16 May 2024 • 12 min read

Building a Compiler in Rust – Part 1

Translating 70s-style code into bytes with Rust. This guide walks through constructing a compiler for PL/0.

Building a lexer & choosing a language.

Not too complicated, right?

At the end of the day, our computers really only understand ones and zeros, the state of logical gates in a piece of finely-engraved silicon, and the layout of charges in chips of memory. Programs, data, noise – they all look the same. Yet, we're able to write instructions in a text-based programming language, that are somehow turned into the bits the computer speaks natively. How does that happen? With a compiled language, like Pascal, C, or Rust, the compiler does the job of turning the language into processor instructions, which are then assembled into bits and stored in special executable formats. Today, I want to explore the deep and beautiful ways in which a programming language can be translated into machine instructions by building a compiler.

What are we compiling?

This is a good question to start with. There are many languages out there – the major, general-purpose programming languages everyone thinks of, and then less common ones, like gnuplot instructions, or sudo configuration, or other Domain-Specific Languages (DSLs). We could write a program to interpret or compile any Turing-complete language ever invented, but most of them are complicated. Instead, we'll choose a simple, classic language that was invented specifically for learning compiler techniques with, PL/0.

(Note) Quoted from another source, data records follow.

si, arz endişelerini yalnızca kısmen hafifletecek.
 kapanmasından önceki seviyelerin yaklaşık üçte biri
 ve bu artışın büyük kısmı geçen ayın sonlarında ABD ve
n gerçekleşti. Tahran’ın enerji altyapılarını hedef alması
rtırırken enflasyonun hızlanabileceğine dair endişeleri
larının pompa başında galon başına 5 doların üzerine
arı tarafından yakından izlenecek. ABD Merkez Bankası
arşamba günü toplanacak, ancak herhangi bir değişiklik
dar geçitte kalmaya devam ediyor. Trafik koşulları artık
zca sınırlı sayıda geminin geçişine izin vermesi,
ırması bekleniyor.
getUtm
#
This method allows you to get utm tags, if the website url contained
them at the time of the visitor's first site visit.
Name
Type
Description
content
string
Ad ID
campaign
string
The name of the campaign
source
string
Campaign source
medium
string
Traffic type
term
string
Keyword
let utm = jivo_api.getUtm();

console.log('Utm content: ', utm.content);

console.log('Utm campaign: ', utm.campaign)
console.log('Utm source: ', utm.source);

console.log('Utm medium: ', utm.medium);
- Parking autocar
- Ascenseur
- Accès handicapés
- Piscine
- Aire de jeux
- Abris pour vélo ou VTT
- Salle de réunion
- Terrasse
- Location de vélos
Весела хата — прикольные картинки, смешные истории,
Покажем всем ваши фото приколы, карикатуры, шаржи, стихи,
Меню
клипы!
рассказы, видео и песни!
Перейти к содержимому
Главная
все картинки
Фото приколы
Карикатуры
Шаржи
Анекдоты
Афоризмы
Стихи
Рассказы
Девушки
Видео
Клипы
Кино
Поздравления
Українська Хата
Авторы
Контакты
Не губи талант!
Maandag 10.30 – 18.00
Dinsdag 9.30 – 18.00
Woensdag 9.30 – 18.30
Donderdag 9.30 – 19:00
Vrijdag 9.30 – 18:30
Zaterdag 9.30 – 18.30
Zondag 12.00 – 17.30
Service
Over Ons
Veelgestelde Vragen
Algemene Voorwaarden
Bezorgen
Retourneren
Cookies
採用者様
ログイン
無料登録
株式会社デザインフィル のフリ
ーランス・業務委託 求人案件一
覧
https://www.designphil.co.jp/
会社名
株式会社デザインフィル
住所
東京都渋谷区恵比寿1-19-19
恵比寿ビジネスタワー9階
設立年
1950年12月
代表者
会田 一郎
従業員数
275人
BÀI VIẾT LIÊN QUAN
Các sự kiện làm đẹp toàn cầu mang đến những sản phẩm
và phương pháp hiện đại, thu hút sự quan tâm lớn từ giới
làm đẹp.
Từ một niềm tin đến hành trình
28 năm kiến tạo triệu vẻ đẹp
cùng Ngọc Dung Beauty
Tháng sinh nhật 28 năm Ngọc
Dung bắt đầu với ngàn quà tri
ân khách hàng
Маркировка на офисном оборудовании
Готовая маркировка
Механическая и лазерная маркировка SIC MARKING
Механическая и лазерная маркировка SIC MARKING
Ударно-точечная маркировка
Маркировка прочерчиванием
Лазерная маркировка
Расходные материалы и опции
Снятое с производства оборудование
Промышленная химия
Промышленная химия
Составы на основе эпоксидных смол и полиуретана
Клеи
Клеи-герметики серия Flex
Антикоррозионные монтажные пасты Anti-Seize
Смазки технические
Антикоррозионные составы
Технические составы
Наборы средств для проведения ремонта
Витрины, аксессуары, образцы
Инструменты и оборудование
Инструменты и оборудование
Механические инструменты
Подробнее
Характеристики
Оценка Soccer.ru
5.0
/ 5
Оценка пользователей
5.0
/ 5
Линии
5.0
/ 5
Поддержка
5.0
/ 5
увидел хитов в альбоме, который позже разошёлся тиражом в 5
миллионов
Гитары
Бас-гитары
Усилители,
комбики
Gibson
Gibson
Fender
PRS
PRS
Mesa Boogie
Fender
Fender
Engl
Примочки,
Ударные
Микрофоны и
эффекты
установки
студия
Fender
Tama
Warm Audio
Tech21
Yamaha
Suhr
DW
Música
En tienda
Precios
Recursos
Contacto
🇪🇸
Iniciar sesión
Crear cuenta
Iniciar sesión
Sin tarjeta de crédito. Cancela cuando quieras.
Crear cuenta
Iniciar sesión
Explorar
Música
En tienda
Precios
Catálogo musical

PL/0 is an instructional language created by Niklaus Wirth, the same guy who invented Pascal, and contributed so much in the earlier days of computer science. He provided a basic compiler for it in his book Algorithms + Data Structures = Programs, which is a great read if you can find it. He wrote his in Pascal, which is difficult to understand if (like me) you aren't used to Pascal and its lack of abstractions around string processing. I like Dr. Brian Callahan's guide much better – it's written in C, and makes much more sense. I'll be following his guide for most of this series, and I highly recommend checking it out as well, especially when I glaze over details.

PL/0 is a simple language. Unless we extend it, it has one data type, VAR, which is an integer. Here is a simple program, stolen from Wikipedia.

VAR x, squ;

{Square x and load to squ}
PROCEDURE square;
BEGIN
   squ := x * x
END;

BEGIN
   x := 1;
   {Square numbers from 1 to 10}
   WHILE x < 11 DO
   BEGIN
      CALL square;
      x := x + 1
   END
END.

There are not very many nice features here. I haven't even included I/O operations, but we'll deal with that later.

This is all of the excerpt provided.